Gastkommentar: Was ist das kleinere Übel?

Ab dem 20. April: Eine schrittweise Rückkehr zur Normalität und Läden sowie Restaurants bald wieder öffnen.

Am 16. März 2020 verschärfte der Bundesrat die Massnahmen, um eine weitere Ausbreitung des Coronavirus zu verlangsamen. Bis zum 19. April soll die «ausserordentliche Lage» gemäss Epidemiegesetz gelten. Roland Schegg, Professor am Institut für Tourismus der Fachhochschule Westschweiz in Sitten VS, rechnet, dass der Umsatzverlust alleine in der Schweizer Hotelbranche von März bis Mai 2020 zwei Milliarden Franken betragen wird. Der Notstand kostet die Schweizer Wirtschaft eine Milliarde Franken – pro Tag. Mittlerweile sind mehr als 25 Prozent der Beschäftigten auf Kurzarbeit gesetzt.

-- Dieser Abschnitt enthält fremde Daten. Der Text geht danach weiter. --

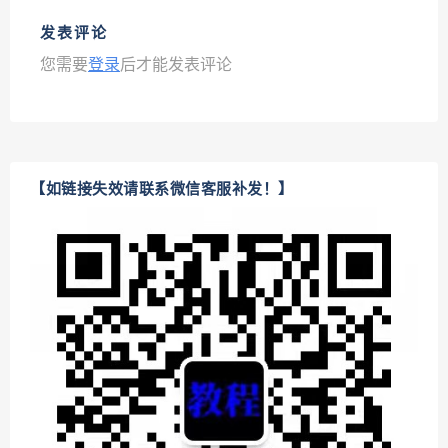
发表评论
您需要
登录
后才能发表评论
【如链接失效请联系微信客服补发！】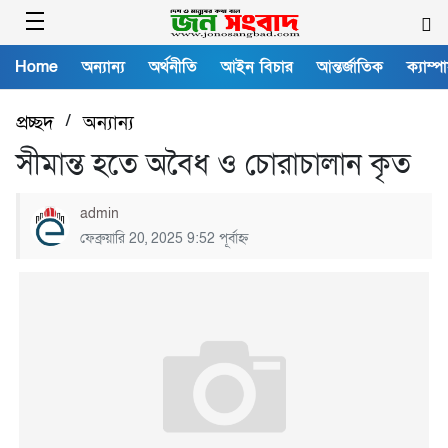
Home
অন্যান্য
অর্থনীতি
আইন বিচার
আন্তর্জাতিক
ক্যাম্প
প্রচ্ছদ
/
অন্যান্য
সীমান্ত হতে অবৈধ ও চোরাচালান কৃত
admin
ফেব্রুয়ারি 20, 2025 9:52 পূর্বাহ্ন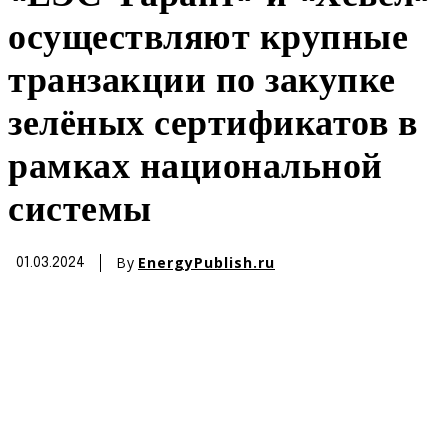
осуществляют крупные
транзакции по закупке
зелёных сертификатов в
рамках национальной
системы
By
EnergyPublish.ru
01.03.2024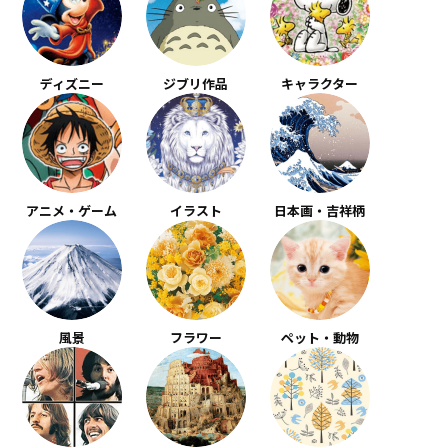
ディズニー
ジブリ作品
キャラクター
アニメ・ゲーム
イラスト
日本画・吉祥柄
風景
フラワー
ペット・動物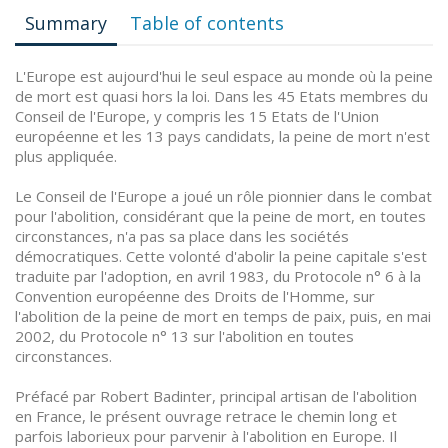
Summary
Table of contents
L'Europe est aujourd'hui le seul espace au monde où la peine
de mort est quasi hors la loi. Dans les 45 Etats membres du
Conseil de l'Europe, y compris les 15 Etats de l'Union
européenne et les 13 pays candidats, la peine de mort n'est
plus appliquée.
Le Conseil de l'Europe a joué un rôle pionnier dans le combat
pour l'abolition, considérant que la peine de mort, en toutes
circonstances, n'a pas sa place dans les sociétés
démocratiques. Cette volonté d'abolir la peine capitale s'est
traduite par l'adoption, en avril 1983, du Protocole n° 6 à la
Convention européenne des Droits de l'Homme, sur
l'abolition de la peine de mort en temps de paix, puis, en mai
2002, du Protocole n° 13 sur l'abolition en toutes
circonstances.
Préfacé par Robert Badinter, principal artisan de l'abolition
en France, le présent ouvrage retrace le chemin long et
parfois laborieux pour parvenir à l'abolition en Europe. Il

Der Bundesrat sorgt sich um die Gesundheit der Bevölkerung. Nun muss er sich auch verstärkt um die Gesundheit der Wirtschaft kümmern und darf den Notstand nicht verlängern. «Das wäre völlig unverantwortlich. Eine Verlängerung der Null-Toleranz-Politik schlägt letztlich auch auf die Gesundheit der Bevölkerung durch», warnt Wirtschaftshistoriker Tobias Straumann von der Universität Zürich. Der Uni-Professor ist kein Schwarzmaler: In den vergangenen Wochen haben häusliche Gewalt sowie Tote durch Herzinfarkt oder Panik zugenommen. Der hessische Finanzminister Thomas Schäfer brachte sich um, weil er sich offensichtlich grosse Sorgen in der Coronakrise machte.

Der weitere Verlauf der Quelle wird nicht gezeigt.